Very few applications are known to be remotely exploitable – and many more recent applications don’t use the gethostname functions at all. However, applications using the PHP coding language are a significant source of concern – for example, the popular WordPress blogging software is identified as potentially susceptible, so it’s not just obscure software that’s affected.

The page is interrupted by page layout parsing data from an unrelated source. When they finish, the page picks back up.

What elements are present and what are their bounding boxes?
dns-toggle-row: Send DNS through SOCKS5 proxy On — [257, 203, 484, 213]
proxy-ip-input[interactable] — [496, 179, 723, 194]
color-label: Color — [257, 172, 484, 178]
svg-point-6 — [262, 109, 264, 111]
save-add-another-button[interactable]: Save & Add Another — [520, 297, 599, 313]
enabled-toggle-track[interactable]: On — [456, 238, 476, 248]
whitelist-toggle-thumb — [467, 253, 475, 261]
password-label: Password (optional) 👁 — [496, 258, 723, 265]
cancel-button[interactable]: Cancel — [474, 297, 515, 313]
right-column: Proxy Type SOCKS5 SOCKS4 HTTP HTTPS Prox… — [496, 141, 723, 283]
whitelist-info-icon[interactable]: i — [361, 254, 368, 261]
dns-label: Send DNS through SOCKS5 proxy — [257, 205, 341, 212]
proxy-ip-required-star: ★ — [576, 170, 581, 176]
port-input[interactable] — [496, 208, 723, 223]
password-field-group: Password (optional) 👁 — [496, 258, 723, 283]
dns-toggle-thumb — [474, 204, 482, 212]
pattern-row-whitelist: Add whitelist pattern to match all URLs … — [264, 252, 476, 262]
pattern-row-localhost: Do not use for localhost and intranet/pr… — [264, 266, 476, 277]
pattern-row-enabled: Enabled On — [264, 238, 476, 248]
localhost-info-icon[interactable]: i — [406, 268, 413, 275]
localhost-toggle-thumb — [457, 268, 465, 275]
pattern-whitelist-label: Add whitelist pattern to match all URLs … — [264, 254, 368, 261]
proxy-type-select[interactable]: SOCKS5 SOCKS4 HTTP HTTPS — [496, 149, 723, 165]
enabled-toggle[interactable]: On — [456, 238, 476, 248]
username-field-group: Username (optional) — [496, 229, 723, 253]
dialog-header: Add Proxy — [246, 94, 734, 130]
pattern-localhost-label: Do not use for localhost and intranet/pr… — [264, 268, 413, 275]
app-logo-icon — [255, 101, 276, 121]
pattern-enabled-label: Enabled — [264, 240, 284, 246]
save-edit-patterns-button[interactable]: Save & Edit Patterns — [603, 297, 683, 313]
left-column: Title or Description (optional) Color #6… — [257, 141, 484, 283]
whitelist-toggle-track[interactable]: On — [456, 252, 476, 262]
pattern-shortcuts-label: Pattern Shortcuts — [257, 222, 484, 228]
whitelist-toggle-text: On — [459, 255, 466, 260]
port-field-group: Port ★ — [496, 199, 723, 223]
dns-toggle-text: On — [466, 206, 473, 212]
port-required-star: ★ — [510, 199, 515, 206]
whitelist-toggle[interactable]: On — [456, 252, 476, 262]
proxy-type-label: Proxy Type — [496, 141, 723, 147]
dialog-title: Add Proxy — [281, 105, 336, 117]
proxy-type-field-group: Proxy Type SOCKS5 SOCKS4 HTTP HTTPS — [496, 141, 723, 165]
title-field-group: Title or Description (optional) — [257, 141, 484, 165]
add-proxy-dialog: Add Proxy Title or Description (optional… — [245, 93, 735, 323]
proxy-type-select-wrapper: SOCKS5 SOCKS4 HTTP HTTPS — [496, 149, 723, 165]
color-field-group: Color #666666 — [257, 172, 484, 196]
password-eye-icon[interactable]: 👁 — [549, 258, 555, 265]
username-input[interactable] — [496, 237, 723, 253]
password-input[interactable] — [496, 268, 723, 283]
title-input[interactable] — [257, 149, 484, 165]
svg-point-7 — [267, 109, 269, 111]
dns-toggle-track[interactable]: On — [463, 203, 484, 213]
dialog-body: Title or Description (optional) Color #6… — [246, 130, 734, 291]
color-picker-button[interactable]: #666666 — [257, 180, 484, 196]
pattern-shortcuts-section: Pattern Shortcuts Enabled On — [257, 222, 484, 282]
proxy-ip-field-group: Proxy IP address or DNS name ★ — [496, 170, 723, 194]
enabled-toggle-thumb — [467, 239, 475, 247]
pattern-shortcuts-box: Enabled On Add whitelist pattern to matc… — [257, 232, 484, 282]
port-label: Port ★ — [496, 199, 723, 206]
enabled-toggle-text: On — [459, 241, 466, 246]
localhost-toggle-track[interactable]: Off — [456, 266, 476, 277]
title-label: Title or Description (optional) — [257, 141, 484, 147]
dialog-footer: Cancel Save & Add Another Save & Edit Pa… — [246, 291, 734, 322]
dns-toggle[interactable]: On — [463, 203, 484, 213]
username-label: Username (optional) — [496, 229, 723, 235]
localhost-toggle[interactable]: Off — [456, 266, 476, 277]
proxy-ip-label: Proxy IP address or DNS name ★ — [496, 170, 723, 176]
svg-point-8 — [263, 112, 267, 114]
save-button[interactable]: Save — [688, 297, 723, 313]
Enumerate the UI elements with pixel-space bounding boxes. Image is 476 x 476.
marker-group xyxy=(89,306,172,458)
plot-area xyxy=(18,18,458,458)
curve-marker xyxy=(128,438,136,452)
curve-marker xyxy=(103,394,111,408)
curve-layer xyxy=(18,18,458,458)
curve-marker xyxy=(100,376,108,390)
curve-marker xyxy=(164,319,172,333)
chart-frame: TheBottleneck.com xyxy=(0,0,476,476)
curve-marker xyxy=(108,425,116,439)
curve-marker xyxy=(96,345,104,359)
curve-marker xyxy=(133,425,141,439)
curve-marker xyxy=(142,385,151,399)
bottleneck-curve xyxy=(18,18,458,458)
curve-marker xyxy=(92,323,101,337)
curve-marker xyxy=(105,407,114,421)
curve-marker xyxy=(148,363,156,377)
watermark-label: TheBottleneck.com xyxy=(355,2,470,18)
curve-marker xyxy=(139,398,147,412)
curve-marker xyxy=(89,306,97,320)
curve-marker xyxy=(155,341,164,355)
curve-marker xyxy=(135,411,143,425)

Buffer overflows are part of an even larger collection of exploits arising due to lack of proper parameter checking. In many online database access applications, a malicious user (or application) can supply input parameters that have been specially crafted so that they override any built-in checking. The most common of these is known as an SQL injection attack. Buffer overflows and SQL injection attacks are similar in that both exploit deliberately malformed data sent to program functions that cannot properly process it, and both exploit the absence of proper checking.

This is largely an avoidable problem. There have been concerted efforts by the software development world to seek out and fix buffer overflows in code. It seems, however, that they will always be with us.

Write once, check twice

Qualys have worked with various Linux distributors in advance of announcing the vulnerability so that patches for all major distributions have been available since January 27, 2015. If you are running a variant of Linux such as Debian 7, Red Hat Enterprise Linux 6/7, CentOS 6/7, and Ubuntu 12.04, you would do very well to ensure that your system patches are up to date.

Taking a step back, the reaction of the computing community will be a mixture of “yikes”, “phew”, and “yawn”. The first, because the vulnerability is present in a significant number of systems worldwide. The second, because in a great many cases it’s difficult to exploit and so there’s time to roll out the patches that fix the problem. And the third, because we’ve seen it all before.

This particular flaw was recognised and fixed as far back as 2013 – and may have been present since around 2000. However as the fix was not classified as a security problem many popular distributions of Linux didn’t include it in updates.

And so it comes back to haunt us – and it will certainly not be the last of such vulnerabilities we see. To make buffer overflows a thing of the past will require an enormous amount of due diligence – systematic, thorough code review and testing – as new code is written. But the sheer volume of code that exists, such as the potentially 15-year-old lines that include this flaw, never mind that being written anew, should give some indication of the scale of the task.